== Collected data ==
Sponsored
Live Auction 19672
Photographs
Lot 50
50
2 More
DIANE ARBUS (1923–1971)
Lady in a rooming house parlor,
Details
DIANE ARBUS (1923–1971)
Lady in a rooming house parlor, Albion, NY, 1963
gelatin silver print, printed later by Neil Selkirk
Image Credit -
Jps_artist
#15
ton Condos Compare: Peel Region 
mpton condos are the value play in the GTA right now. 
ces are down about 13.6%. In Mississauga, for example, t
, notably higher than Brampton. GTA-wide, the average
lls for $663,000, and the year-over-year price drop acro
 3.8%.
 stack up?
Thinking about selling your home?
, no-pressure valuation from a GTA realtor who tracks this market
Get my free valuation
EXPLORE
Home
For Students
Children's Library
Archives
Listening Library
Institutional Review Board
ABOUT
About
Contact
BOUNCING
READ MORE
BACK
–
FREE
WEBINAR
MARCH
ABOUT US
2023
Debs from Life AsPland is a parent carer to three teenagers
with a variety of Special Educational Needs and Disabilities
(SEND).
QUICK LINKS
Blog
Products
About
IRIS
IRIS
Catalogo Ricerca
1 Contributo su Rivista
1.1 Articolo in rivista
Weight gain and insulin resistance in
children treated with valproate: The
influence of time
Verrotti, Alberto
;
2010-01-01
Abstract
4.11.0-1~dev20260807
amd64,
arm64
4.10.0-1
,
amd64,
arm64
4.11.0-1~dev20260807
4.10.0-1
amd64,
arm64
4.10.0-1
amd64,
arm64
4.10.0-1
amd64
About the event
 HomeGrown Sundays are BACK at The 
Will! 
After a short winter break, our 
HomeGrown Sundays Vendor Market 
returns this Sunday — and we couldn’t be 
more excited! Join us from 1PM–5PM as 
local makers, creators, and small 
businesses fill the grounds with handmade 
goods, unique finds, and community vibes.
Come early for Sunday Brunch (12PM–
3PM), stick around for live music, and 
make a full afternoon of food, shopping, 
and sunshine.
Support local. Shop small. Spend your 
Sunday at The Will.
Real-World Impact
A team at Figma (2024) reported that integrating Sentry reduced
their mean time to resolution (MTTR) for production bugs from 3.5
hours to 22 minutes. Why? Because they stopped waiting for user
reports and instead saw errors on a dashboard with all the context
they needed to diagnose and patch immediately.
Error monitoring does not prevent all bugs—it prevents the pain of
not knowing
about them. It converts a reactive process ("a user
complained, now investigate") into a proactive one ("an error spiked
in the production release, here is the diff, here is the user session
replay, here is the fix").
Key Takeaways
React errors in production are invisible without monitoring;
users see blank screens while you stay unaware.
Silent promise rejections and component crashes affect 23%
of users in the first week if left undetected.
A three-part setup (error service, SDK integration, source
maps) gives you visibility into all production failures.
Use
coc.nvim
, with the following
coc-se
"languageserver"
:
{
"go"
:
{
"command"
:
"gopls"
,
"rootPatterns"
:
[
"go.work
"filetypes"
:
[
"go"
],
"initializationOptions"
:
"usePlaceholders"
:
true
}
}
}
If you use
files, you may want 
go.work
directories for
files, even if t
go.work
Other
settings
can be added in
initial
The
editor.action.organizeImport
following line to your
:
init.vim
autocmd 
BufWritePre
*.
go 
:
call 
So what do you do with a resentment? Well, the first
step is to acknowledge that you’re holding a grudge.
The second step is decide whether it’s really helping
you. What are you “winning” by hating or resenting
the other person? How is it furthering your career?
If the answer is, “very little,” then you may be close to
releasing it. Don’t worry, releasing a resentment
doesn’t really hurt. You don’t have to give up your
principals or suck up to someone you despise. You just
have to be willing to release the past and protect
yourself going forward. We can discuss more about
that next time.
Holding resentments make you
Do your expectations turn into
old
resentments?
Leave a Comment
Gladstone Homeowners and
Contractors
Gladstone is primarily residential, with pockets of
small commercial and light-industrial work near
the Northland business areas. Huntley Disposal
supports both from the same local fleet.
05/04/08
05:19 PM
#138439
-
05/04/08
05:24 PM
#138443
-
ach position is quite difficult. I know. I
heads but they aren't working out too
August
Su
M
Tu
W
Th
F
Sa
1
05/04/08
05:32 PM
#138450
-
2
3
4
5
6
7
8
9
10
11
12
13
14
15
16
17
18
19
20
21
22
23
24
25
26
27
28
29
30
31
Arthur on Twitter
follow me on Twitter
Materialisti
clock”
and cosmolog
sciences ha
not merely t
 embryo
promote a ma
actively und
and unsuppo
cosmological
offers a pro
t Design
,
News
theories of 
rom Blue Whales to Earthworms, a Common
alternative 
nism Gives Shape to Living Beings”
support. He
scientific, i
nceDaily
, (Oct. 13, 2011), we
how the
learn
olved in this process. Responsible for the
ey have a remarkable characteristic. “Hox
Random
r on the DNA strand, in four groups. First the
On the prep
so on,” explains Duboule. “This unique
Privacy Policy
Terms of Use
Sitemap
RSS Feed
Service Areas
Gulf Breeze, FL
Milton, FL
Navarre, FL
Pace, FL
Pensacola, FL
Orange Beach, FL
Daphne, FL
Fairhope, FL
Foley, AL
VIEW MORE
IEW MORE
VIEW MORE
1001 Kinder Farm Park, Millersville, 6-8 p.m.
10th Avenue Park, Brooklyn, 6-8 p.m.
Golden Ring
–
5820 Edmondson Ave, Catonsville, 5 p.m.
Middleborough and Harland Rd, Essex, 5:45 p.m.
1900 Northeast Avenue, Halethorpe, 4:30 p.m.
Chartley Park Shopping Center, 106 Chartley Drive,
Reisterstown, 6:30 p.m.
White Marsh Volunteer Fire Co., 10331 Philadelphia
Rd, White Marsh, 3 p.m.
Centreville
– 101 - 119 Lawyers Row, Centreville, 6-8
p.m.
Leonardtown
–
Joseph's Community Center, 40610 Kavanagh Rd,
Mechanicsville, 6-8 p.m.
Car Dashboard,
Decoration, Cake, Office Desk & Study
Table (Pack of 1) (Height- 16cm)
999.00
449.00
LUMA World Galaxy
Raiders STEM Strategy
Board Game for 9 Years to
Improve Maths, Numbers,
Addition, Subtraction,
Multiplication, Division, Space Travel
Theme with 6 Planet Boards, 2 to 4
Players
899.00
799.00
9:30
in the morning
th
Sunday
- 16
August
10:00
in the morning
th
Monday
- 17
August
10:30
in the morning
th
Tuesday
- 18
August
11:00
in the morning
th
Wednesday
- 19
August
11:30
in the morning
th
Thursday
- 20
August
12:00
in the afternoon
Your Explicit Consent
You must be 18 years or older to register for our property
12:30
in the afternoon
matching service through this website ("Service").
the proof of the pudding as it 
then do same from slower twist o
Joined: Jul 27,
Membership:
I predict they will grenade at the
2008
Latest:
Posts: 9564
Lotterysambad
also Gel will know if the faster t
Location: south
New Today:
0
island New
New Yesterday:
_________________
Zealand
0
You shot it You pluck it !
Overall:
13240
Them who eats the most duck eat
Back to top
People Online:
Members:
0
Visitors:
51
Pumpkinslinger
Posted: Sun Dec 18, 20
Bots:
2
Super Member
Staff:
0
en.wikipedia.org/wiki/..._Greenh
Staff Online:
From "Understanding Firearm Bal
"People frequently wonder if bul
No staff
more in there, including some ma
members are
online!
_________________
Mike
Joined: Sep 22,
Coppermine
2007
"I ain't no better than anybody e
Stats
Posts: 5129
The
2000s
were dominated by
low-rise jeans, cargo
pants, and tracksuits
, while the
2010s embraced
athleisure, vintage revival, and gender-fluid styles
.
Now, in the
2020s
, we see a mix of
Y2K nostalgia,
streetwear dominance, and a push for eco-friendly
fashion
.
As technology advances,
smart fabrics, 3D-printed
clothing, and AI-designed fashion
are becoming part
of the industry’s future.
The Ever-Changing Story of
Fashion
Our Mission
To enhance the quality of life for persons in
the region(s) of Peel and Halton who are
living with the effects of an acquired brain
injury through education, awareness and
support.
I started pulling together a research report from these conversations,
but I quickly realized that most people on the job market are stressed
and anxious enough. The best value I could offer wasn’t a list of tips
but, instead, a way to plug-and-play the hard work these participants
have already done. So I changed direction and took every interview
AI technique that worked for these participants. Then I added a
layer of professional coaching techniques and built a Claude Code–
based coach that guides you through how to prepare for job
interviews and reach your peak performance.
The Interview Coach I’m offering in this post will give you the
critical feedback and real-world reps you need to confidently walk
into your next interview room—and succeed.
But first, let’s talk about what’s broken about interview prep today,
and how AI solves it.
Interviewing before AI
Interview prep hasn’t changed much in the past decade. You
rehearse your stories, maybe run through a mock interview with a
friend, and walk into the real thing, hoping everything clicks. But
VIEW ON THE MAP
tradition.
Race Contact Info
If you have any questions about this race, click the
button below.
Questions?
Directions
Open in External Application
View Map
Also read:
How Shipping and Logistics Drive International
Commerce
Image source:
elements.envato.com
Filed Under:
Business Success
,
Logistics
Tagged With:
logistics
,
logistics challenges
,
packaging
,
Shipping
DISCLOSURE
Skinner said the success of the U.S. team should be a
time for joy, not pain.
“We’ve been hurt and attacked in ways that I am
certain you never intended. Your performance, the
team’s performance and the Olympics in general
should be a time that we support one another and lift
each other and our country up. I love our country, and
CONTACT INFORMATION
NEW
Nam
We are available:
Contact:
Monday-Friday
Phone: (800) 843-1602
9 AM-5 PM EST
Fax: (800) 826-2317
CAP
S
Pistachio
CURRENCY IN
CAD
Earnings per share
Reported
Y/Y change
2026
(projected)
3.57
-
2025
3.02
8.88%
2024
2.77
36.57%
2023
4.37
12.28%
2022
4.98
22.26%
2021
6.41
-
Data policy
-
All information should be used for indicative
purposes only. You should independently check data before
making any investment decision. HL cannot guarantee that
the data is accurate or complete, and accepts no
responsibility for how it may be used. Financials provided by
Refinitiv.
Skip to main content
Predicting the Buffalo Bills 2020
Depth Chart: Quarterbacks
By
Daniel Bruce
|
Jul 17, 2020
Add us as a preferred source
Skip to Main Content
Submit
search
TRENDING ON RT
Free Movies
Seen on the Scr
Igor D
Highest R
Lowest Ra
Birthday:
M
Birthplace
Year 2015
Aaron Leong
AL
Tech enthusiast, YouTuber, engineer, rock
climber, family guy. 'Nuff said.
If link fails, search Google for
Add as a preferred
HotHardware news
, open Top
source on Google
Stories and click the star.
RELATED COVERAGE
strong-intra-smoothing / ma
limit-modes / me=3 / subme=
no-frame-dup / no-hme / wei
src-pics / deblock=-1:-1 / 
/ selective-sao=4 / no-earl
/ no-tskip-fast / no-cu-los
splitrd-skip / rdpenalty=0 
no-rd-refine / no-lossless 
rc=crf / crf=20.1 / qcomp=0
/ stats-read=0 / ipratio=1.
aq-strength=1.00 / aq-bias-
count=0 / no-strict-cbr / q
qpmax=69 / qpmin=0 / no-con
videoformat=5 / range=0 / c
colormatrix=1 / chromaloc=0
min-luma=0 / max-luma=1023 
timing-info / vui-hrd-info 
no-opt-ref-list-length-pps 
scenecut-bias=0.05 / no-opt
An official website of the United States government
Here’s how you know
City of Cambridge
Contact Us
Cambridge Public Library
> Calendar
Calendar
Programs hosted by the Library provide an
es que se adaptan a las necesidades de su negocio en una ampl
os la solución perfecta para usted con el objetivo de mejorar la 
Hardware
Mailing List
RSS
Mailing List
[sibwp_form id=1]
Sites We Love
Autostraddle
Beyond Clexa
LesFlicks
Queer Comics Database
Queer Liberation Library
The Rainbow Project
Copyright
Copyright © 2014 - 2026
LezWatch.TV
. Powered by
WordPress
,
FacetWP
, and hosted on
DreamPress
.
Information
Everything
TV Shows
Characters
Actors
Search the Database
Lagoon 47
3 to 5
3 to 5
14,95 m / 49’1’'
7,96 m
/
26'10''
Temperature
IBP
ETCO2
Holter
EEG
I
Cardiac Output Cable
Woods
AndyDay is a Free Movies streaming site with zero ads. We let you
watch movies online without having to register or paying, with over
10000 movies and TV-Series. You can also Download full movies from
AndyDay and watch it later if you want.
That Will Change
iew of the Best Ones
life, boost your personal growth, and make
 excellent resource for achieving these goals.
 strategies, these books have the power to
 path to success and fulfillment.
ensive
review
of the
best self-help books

== TASK TO CARRY OUT ==
Looking at the data above, show all lines where the word "three" occurs.

== EXERCISE RESPONSE ==
Debs from Life AsPland is a parent carer to three teenagers
A three-part setup (error service, SDK integration, source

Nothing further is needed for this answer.